The shooting parties are usually a wonderful mix of best of brits and one or two foreigners for entertainment purposes, whether it be for their odd attire, always too new and too bright; or their odd-looking shotguns; or their over-enthusiastic response to a rare good shot which luckily came close enough to an incredibly high bird to frighten it into landing as if killed. But most of all for the embarrassed ridicule they show when made to play the famed after dinner games. Fabulously difficult birds, clashing, frayed blood-spattered tweeds, raging winds, rain, sun, sticky mud, mad dogs and madder English men, lots of sloe gin and mediocre food, silly games, great humour – an English shoot is exactly as a shoot should be.
Finally I spotted a small, but nonetheless important, gathering of Spanish ladies. More muted than the rest, very conventional, down-to-earth in their dress sense at least, as if still somewhat stuck in an ultra-conservative and male dominated Franco-esque mode, but simmering with Latin heat just below the surface, quite content in their ways and disregarding of their more forward and modernising Euro-friends.

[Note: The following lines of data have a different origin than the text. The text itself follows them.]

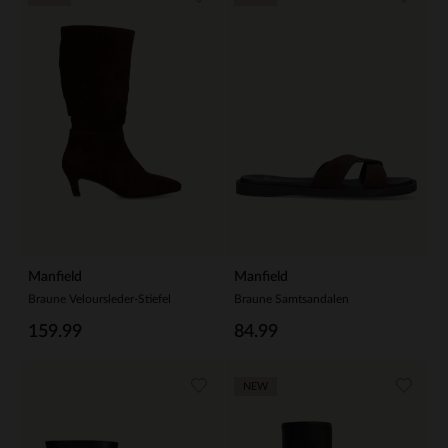
Manfield
Manfield
Braune Veloursleder-Stiefel
Braune Samtsandalen
159.99
84.99
NEW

Spanish shooting is macho at its most obvious. Hot-blooded men, under a hot blistering sky, followed around by troops of admiring women, cooing and awing at their every shot, compete to be the best shot on every drive. It is all about how macho they are. Beautiful private fincas like El Albercial, stunning landscapes, the friendliest of hosts, a continuous flow of fino or wonderful Ribera Del Duero, jamon and tapas with cold beers!
Huge coveys of roquet-proelled partridges, hot guns, innumerable beaters, some on horseback, loaders, secretarios that scuffle at the end of drives when trying to claim your neighbours’ birds, picker-uppers, whole armies of people, all to serve the macho ego, to sustain you through the courting ritual that shooting really is, for we are by nature hunter-gatherers and need to provide in order to get the girl. Strong, intense primeval human instincts brought to the fore without too much care about political correctness.
Evenings carry on the sense of fiesta well into the night and early hours of the morning as flamenco follows sevillanas in a fun and relaxed atmosphere unhampered by formal dressing, or formal conversation, where passion and warmth mix in a wonderful blend which makes this my personal favourite country to shoot in, given the chance.
But just as with women, when it comes to shooting, it is to each their own.
‘So what are you plans for Christmas?’ I heard someone ask me as I reticently re-joined the party. All I could think about was how I wanted my shotgun to still be within reach.